### Directions for this task:
Print out the data that follows exactly, character for character, apart from the pictures.

=== Begin Enclosure ===

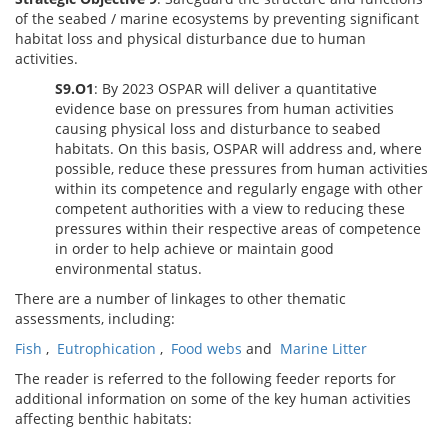
of the seabed / marine ecosystems by preventing significant
habitat loss and physical disturbance due to human
activities.
S9.O1
: By 2023 OSPAR will deliver a quantitative
evidence base on pressures from human activities
causing physical loss and disturbance to seabed
habitats. On this basis, OSPAR will address and, where
possible, reduce these pressures from human activities
within its competence and regularly engage with other
competent authorities with a view to reducing these
pressures within their respective areas of competence
in order to help achieve or maintain good
environmental status.
There are a number of linkages to other thematic
assessments, including:
Fish
,
Eutrophication
,
Food webs
and
Marine Litter
The reader is referred to the following feeder reports for
additional information on some of the key human activities
affecting benthic habitats:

=== End Enclosure ===

### Answer to this exercise:
of the seabed / marine ecosystems by preventing significant
habitat loss and physical disturbance due to human
activities.
S9.O1
: By 2023 OSPAR will deliver a quantitative
evidence base on pressures from human activities
causing physical loss and disturbance to seabed
habitats. On this basis, OSPAR will address and, where
possible, reduce these pressures from human activities
within its competence and regularly engage with other
competent authorities with a view to reducing these
pressures within their respective areas of competence
in order to help achieve or maintain good
environmental status.
There are a number of linkages to other thematic
assessments, including:
Fish
,
Eutrophication
,
Food webs
and
Marine Litter
The reader is referred to the following feeder reports for
additional information on some of the key human activities
affecting benthic habitats:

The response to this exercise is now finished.